To address these limitations, we developed a phospho-proteomic specific algorithm, pARACNe (phospho-ARACNe) (Fig. 1C), specifically designed to measure phospho-state dependencies between TKs and their candidate substrates from large-scale LC-MS/MS phosphoproteomic profiles. pARACNe thus extends the original ARACNe framework to allow systematic inference of TK→S interactions. Specifically, to handle the highly discrete nature of the data, we replaced the kernel-density and adaptive partitioning based mutual information estimators in the original algorithm with a bin-count based method (Fig. 1C4), using gold standard data to select the most effective number of bins [12] (see Methods). Furthermore, to deal with the skewed spectral count distribution, we introduce an iterative quantile discretization method, where samples are binned together, based on their spectral counts, to produce a distribution as close to uniform as possible (Fig. 1C3, Methods).
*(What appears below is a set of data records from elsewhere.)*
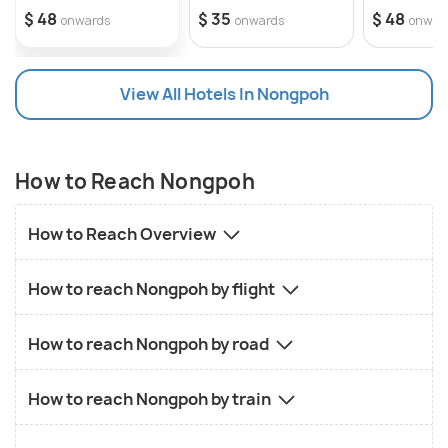
$ 48
$ 35
$ 48
onwards
onwards
onwar
View All Hotels In Nongpoh
How to Reach Nongpoh
How to Reach Overview
How to reach Nongpoh by flight
How to reach Nongpoh by road
How to reach Nongpoh by train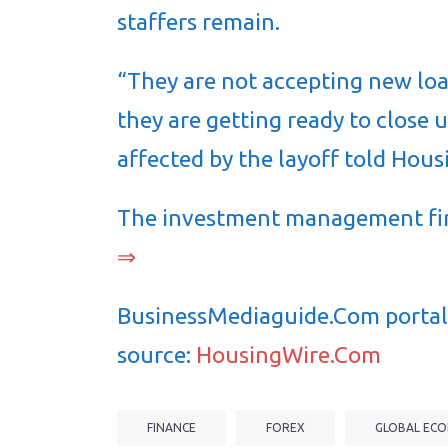
staffers remain.
“They are not accepting new loa
they are getting ready to close
affected by the layoff told Ho
The investment management f
⇒
BusinessMediaguide.Com portal 
source:
HousingWire.Com
FINANCE
FOREX
GLOBAL ECO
pARACNe-inferred LUAD-specific TK-phosphorylation Network

We used pARACNe to reconstruct a LUAD-specific TK-signaling network, by analyzing phosphopeptide profiles obtained from 245 LUAD samples from Guo et al. (32). These data represent the abundance of peptides containing at least one phospho-tyrosine, as obtained by phosphoproteomic analysis of 46 LUAD cell lines, 151 LUAD tumors, and 48 adjacent normal samples. LC-MS/MS profiling produced spectral counts for 3,920 phospho-tyrosine containing peptides mapping to ~2,600 different proteins. Based on these data, pARACNE identified 2,611 candidate phospho-peptide/phospho-peptide dependencies, which could be further mapped to 2,064 unique TK→S interactions (Table S1, S2). These represent interactions between 46 unique TKs and their candidate substrates. These include 174 TK₁→TK₂ interactions between two TKs (Fig. 2A), representing a statistically significant bias toward TK-TK interactions in the network (p = 10⁻⁶²). This suggests that, within the complete TK signaling network, TKs themselves may form a more densely inter-connected subnetwork than previously assessed, providing potentially valuable novel information about adaptive response, pathway cross-talk, and auto-regulatory loops.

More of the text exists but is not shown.